Stored data entries
- - -

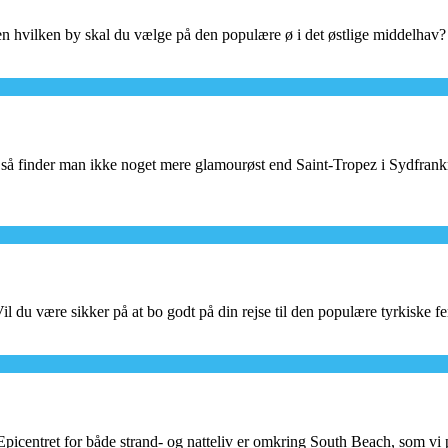
n hvilken by skal du vælge på den populære ø i det østlige middelhav?
pa, så finder man ikke noget mere glamourøst end Saint-Tropez i Sydfra
il du være sikker på at bo godt på din rejse til den populære tyrkiske fe
picentret for både strand- og natteliv er omkring South Beach, som vi 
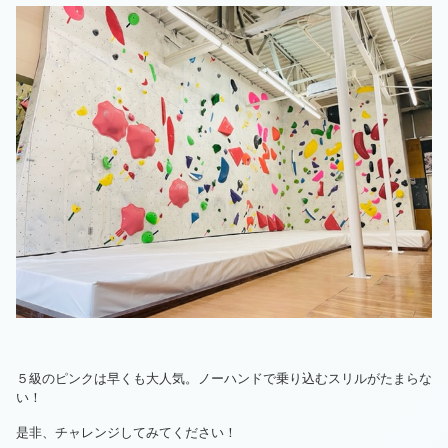
５級のピンクは早くも大人気。ノーハンドで乗り込むスリルがたまらな
い！
是非、チャレンジしてみてください！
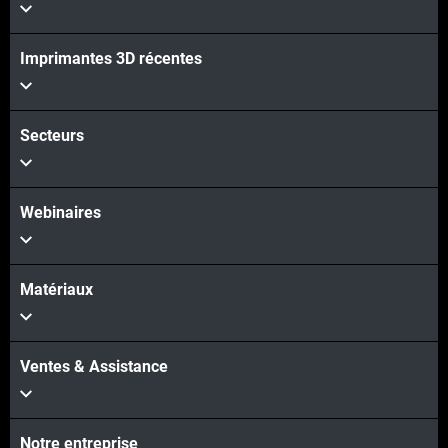
Imprimantes 3D récentes
Secteurs
Webinaires
Matériaux
Ventes & Assistance
Notre entreprise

- - -

Pictures stay out of the copy; please restate every record above exactly.

**Answer section**.
n hvilken by skal du vælge på den populære ø i det østlige middelhav?
pa, så finder man ikke noget mere glamourøst end Saint-Tropez i Sydfra
il du være sikker på at bo godt på din rejse til den populære tyrkiske fe
picentret for både strand- og natteliv er omkring South Beach, som vi 
５級のピンクは早くも大人気。ノーハンドで乗り込むスリルがたまらな
い！
是非、チャレンジしてみてください！
Imprimantes 3D récentes
Secteurs
Webinaires
Matériaux
Ventes & Assistance
Notre entreprise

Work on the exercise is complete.